Which Character Set to Specify (UTF-8 or ISO-8859-1) in ASP.NET Pages?

  • Thread starter Thread starter Jordan S.
  • Start date Start date
J

Jordan S.

I have observed that there are a couple of character sets that are
frequently specified in the meta tags. From my cursory review of public Web
sites, it appears that the character set is either UTF-8 or ISO-8859-1

I am wondering what is the importance of this meta tag, and what are the
important implications of specifying one character set over the other in
ASP.NET pages? What does it matter to the server, if anything? What does it
matter to the browser, if anything?

FWIW: Here is what I have observed from different Web sites:

<meta http-equiv="Content-Type" content="text/html; charset=utf-8" >
CodeProject.com

<META HTTP-EQUIV="Content-Type" CONTENT="text/html; charset=iso-8859-1" />
NBA.COM

<meta http-equiv="Content-Type" content="text/html; charset=utf-8" />
ASP.NET

<meta http-equiv="Content-Type" content="text/html; charset=utf-8" />
microsoft.com

<meta http-equiv="Content-Type" content="text/html; charset=ISO-8859-1" />
redhat.com

<meta http-equiv="Content-Type" content="text/html; charset=utf-8" />
projectseven.com

<meta http-equiv="Content-Type" content="text/html; charset=utf-8">
oracle.com

<meta http-equiv="content-type" content="text/html; charset=UTF-8">
sun.com

<meta http-equiv="Content-Type" content="text/html; charset=utf-8" />
wikipedia.org

<meta http-equiv="Content-Type" content="text/html; charset=iso-8859-1">
amamotocross.com

<meta http-equiv="content-type" content="text/html; charset=iso-8859-1">
bankofamerica.com


Thanks!
 
Hi Jordan,
The character sets are primarily used to let the browser know the encoding
type that has been used for the web page being rendered. If it is not
specified then the browsers use the reader's preferred encoding when there is
no explicit charset parameter.

regards,
Joy
 
I have observed that there are a couple of character sets that are
frequently specified in the meta tags. From my cursory review of public Web
sites, it appears that the character set is either UTF-8 or ISO-8859-1

I am wondering what is the importance of this meta tag, and what are the
important implications of specifying one character set over the other in
ASP.NET pages? What does it matter to the server, if anything? What does it
matter to the browser, if anything?

Very short answer: that meta tells the browser what the encoding of the web
page is. If the browser gets the code page wrong, some characters will
apear damaged.

ISO-8859-1 can only be used for western-european languages, but even there is
lacking (no copyright, trademark, smart quotes, m-dash, n-dash, etc.)
(it is possible to use any character in a ISO-8859-1 page by using html
entities, some of them symbolic (think &copy;), some with Unicode values
(think ᦍ))

UTF-8 can support any language, no problems. Recently utf-8 passed 50% for
all the web pages: http://news.cnet.com/8301-13580_3-9936329-39.html

In the ASP.NET world, everything is Unicode. In the Windows
NT/2000/Vista/XP/2003 world, everything is Unicode again.
So going thru a iso-8859-1 has a performace penalty both on server side,
and on client side. Plus risk of corrupted characters.
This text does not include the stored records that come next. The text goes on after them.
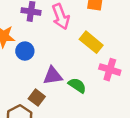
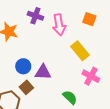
blue circle: (25, 51) -> (23, 66), moved
green semicircle: (77, 85) -> (70, 97), moved

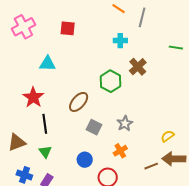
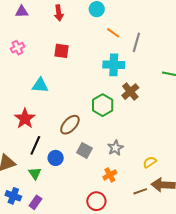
pink cross: (23, 27) -> (17, 48), size x0.6
cyan cross: (120, 41) -> (114, 65), size x1.5
black line: (45, 124) -> (35, 145), turned 30
yellow semicircle: (168, 136) -> (150, 162), moved
blue circle: (85, 160) -> (56, 158), moved

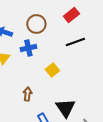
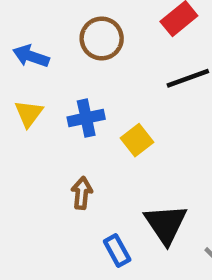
blue cross: (28, 48) -> (86, 118), moved

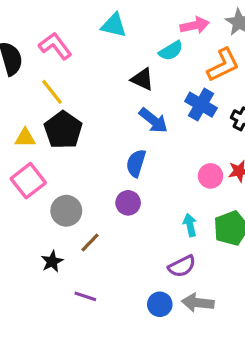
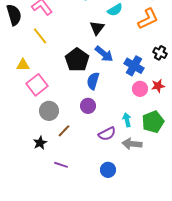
black triangle: (142, 79) -> (97, 28), turned 42
blue cross: (201, 105) -> (134, 66), moved
black pentagon: (63, 130) -> (77, 60), moved
pink square: (28, 181) -> (37, 85), moved
purple semicircle: (182, 266) -> (107, 134), moved
gray arrow: (198, 303) -> (132, 144), moved

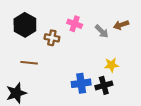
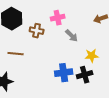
pink cross: (75, 24) -> (58, 18), turned -32
gray arrow: (102, 31) -> (72, 36), moved

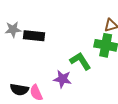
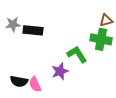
purple star: (62, 79) -> (60, 71), turned -30

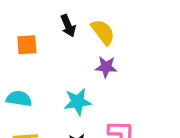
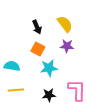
black arrow: (68, 26) -> (37, 27), moved
orange square: (27, 45) -> (38, 49), moved, turned 32

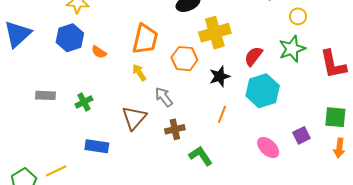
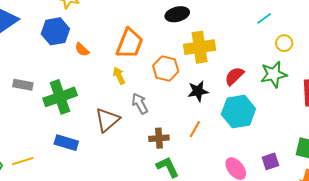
green cross: (84, 102) -> (60, 97), size x1.8
brown cross: (175, 129) -> (159, 138), moved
At this time and age, there is no good reason to stay with iso-8859-1, unless
you are forced for some bad legacy stuff (and even there, you should consider
going unicode and converting "at the edge").
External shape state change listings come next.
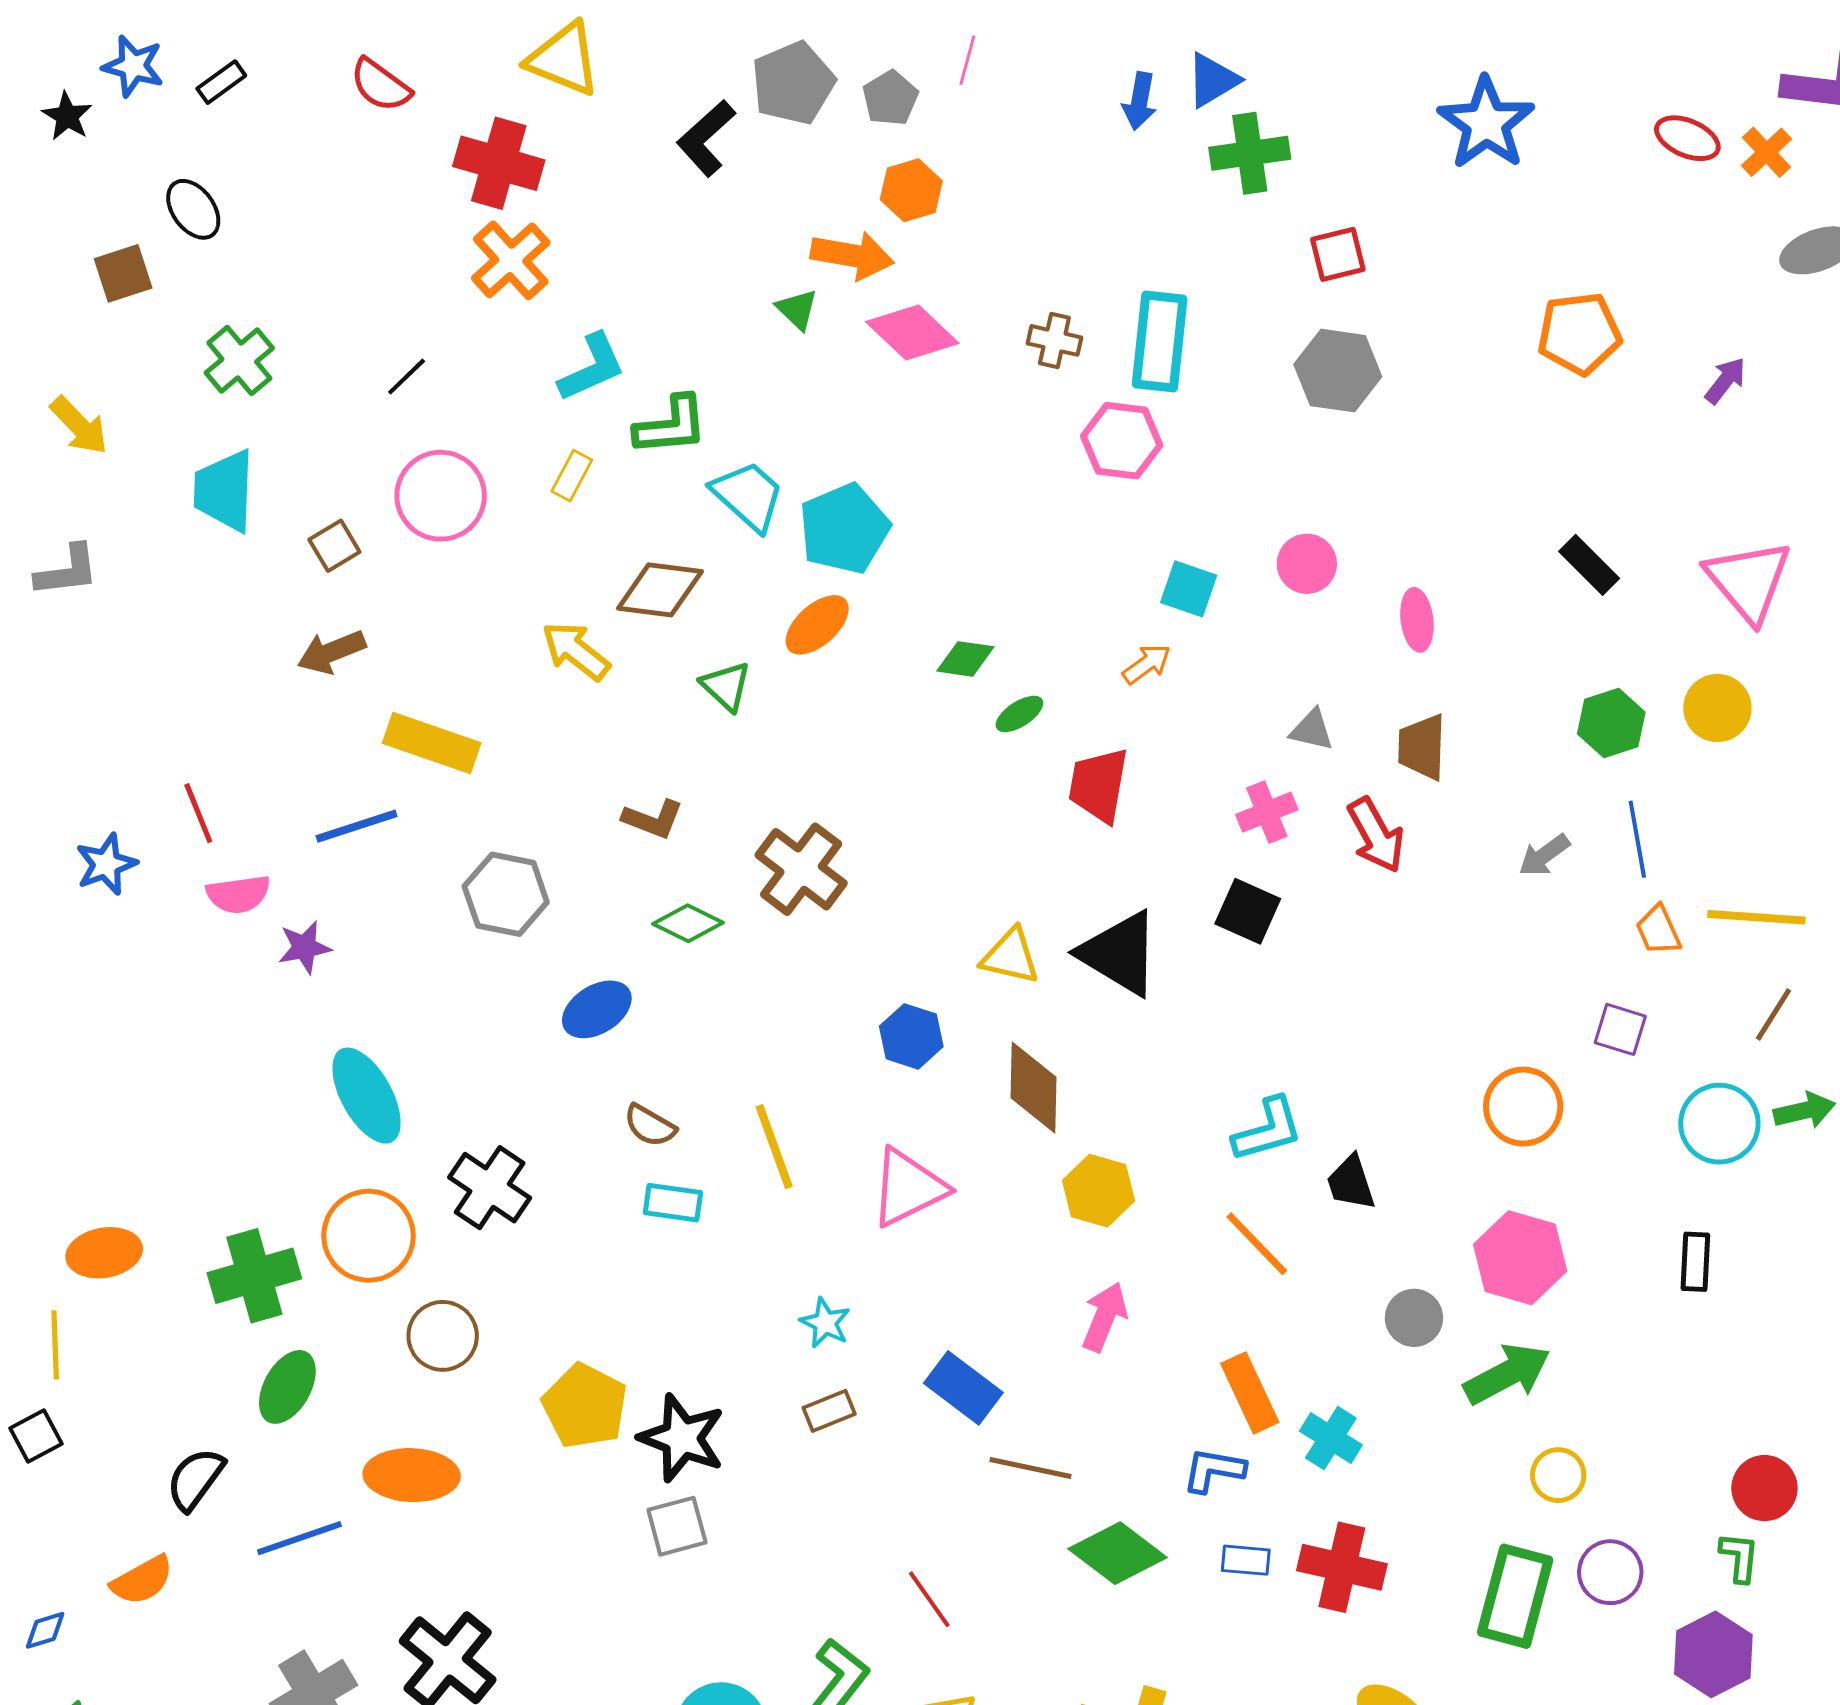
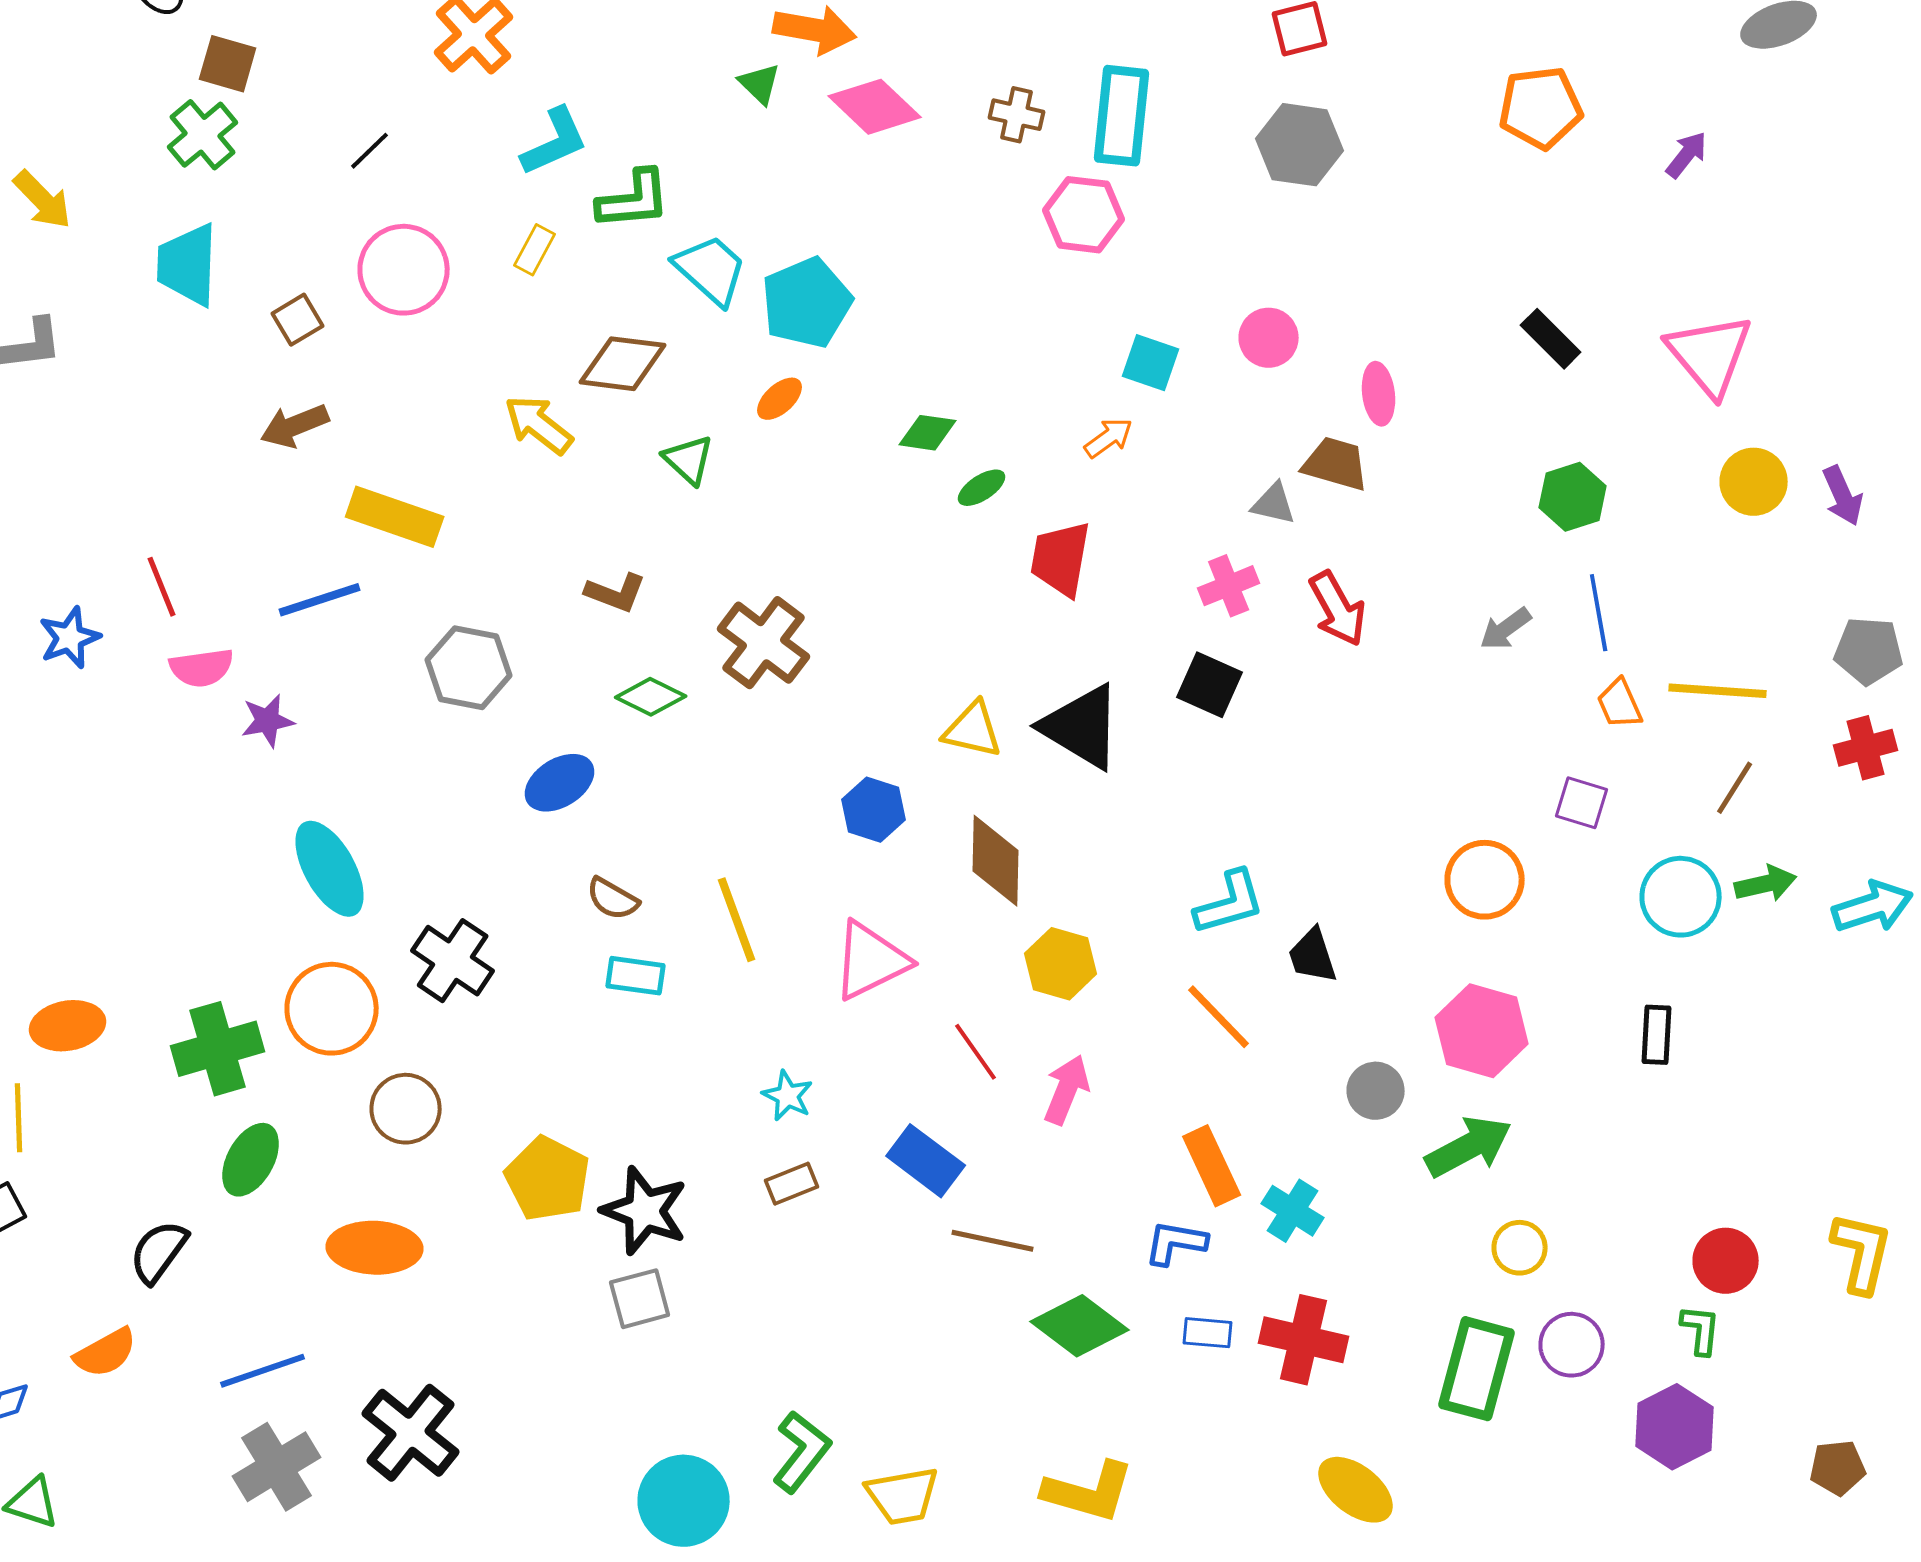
brown square: (123, 273) -> (228, 64), moved, turned 34
orange ellipse: (817, 625) -> (780, 399), size x0.7
yellow circle: (1717, 708) -> (1754, 482), moved
brown trapezoid: (1422, 747) -> (1336, 464), moved, turned 104
blue line: (299, 1538) -> (263, 1371), moved
red line: (929, 1599) -> (976, 1052), moved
And you will be happy with the decision when marketing will come with the
first request for a language not supported by iso-8859-1 :-)
 
For both redhat.com and amamotocross.com the server HTTP header response
declare Content-Type to be "text/html; charset=UTF-8"
That overrides the meta in the page (according to the web standards)
(In my opinion bad standard idea. Why the web server administrator
at some ISP should have the power to override what I declare in my
file about my file, I don't know!)


As for bankofamerica.com and NBA.COM, they are both clearly American,
and clearly non-technical. I would say "they don't care, and don't have a
clue"

And same for the ones that are inconsistent between the server and the page.
Their stuff works "by mistake" :-)
 
Mihai N. said:
For both redhat.com and amamotocross.com the server HTTP header response
declare Content-Type to be "text/html; charset=UTF-8"
That overrides the meta in the page (according to the web standards)
(In my opinion bad standard idea. Why the web server administrator
at some ISP should have the power to override what I declare in my
file about my file, I don't know!)


I don't agree. The purpose of a HTTP-EQUIV meta tag is to substitute for
the header when the resource is being loaded from a non-HTTP source.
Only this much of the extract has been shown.